Review: The Collini Case

Directed by Marco Kreuzpaintner and written by Christian Zübert, Robert Gold and Jens-Frederik Otto, based on the book by Ferdinand von Schirach. A young lawyer stumbles upon a vast conspiracy while investigating a brutal murder case. Starring: Elyas M’Barek, Alexandra Maria Lara, Heiner Lauterbach, Franco Nero, Pia Stutzenstein and Peter Prager.

One of the first things you notice about The Collini Case is the quality of the visual, its cinematography and colour palette are rich, luxurious even, the depth to its colours is very enjoyable to watch. It keeps a variety with the occasional wide shots of lovely landscapes, as well as some use of effects which are a tad cliched for historical and political dramas. Its choice to visualise the past rather than have it simply spoken by its characters is debatable whether it truly adds to the story. It feels as though it might have been more impactful to hear it in their words and feel the pain in their voice. Instead using a typical flashback style slightly cheapens its otherwise compelling story, going down a route over used by filmmakers and giving an unoriginal or even insincere feel. The style of this film succeeds best when it keeps things simple, it’s a great story and adding certain flair or flash doesn’t improve it but quite the opposite, hindering its success.

It’s a similar case with the writing, overall it’s strong, entertaining and gripping at times but there are touches that stop it from being excellent.
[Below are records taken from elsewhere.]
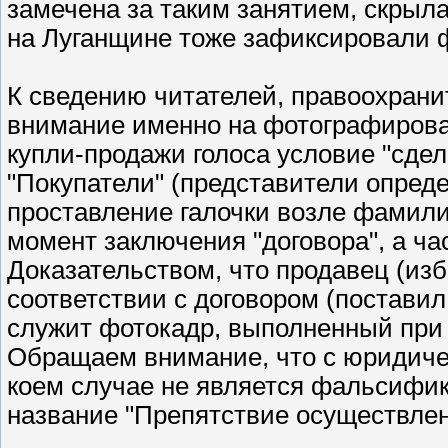
замечена за таким занятием, скрыл
на Луганщине тоже зафиксировали 
К сведению читателей, правоохран
внимание именно на фотографирован
купли-продажи голоса условие "сдел
"Покупатели" (представители опреде
проставление галочки возле фамили
момент заключения "договора", а ча
Доказательством, что продавец (из
соответствии с договором (поставил
служит фотокадр, выполненный при
Обращаем внимание, что с юридичес
коем случае не является фальсифик
название "Препятствие осуществлен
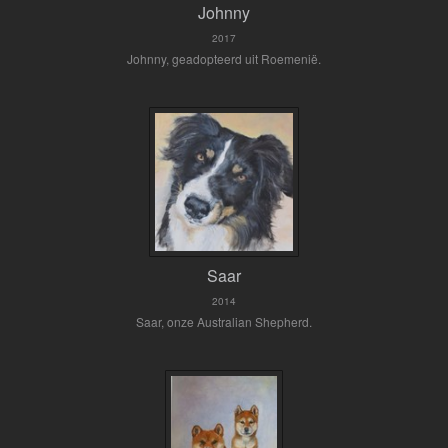
Johnny
2017
Johnny, geadopteerd uit Roemenië.
Saar
2014
Saar, onze Australian Shepherd.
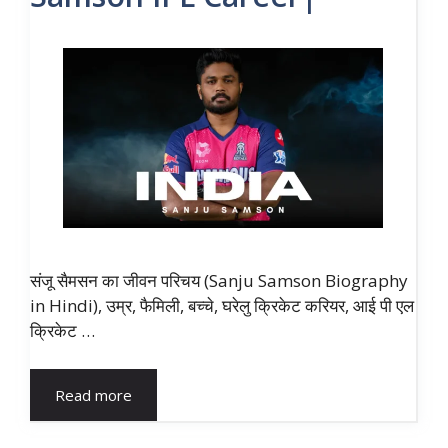
संजू सैमसन का जीवन परिचय (Sanju Samson Biography
in Hindi), उम्र, फैमिली, बच्चे, घरेलु क्रिकेट करियर, आई पी एल
क्रिकेट …
Read more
The majority of the issue is its tendency to lean towards the sentimental, the story has a genuine emotion that results naturally but it’s added to with a stereotypical almost saccharine edge. It’s a shame to dull its sharpness, some slight edits to trim that overly sweet fat would elevate it to a higher level. With that exception, the film does move at a good pace, relatively slow but holds a decent atmosphere, as well as a good dose of tension and suspense.

Elyas M’Barek was an interesting choice as Caspar, he does well in the role but at the same time never quite sits perfectly as a strong presence to lead the charge. It’s a solid performance but there are slight elements to it that let him down, particularly in the trial stage, when he does well his facial expressions become a little too arrogant and forgo his professionalism for another cliché of youth and inexperience. On the other hand Franco Nero has so few words to speak in this film and yet gives a fantastic, grave, stoic performance that then gets elevated by an authentic vulnerability and intense sadness. If Nero’s face rings a bell, it may be because he appears in Die Hard 2, Django Unchained and John Wick: Chapter 2, not to mention his huge filmography across almost six decades. Lara, Stutzenstein and Lauterbach are all fantastic support, varying in the size of their roles but each have a positive, impactful presence to add to the mix.
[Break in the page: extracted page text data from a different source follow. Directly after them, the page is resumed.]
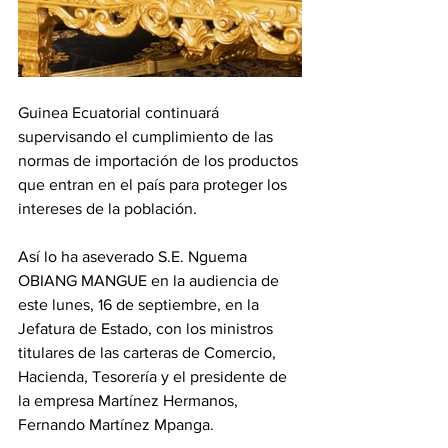
Guinea Ecuatorial continuará 
supervisando el cumplimiento de las 
normas de importación de los productos 
que entran en el país para proteger los 
intereses de la población.
Así lo ha aseverado S.E. Nguema 
OBIANG MANGUE en la audiencia de 
este lunes, 16 de septiembre, en la 
Jefatura de Estado, con los ministros 
titulares de las carteras de Comercio, 
Hacienda, Tesorería y el presidente de 
la empresa Martínez Hermanos, 
Fernando Martínez Mpanga. 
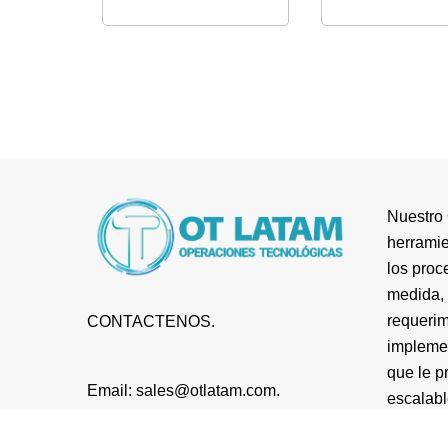
Nuestro 
herramie
los proc
medida, 
requerim
CONTACTENOS.
impleme
que le p
Email: sales@otlatam.com.
escalabl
The Collini Case is a gripping drama with a slowly building tension and a surprisingly emotional story. The direction and cinematography create a superb visual and the performances are great. However, there are simply a few choices made with its style that hold it back from excellence, falling into the trap of sentimentality and clichés. That said, it doesn’t take away from the great work being done by this team and it’s more than worth watching.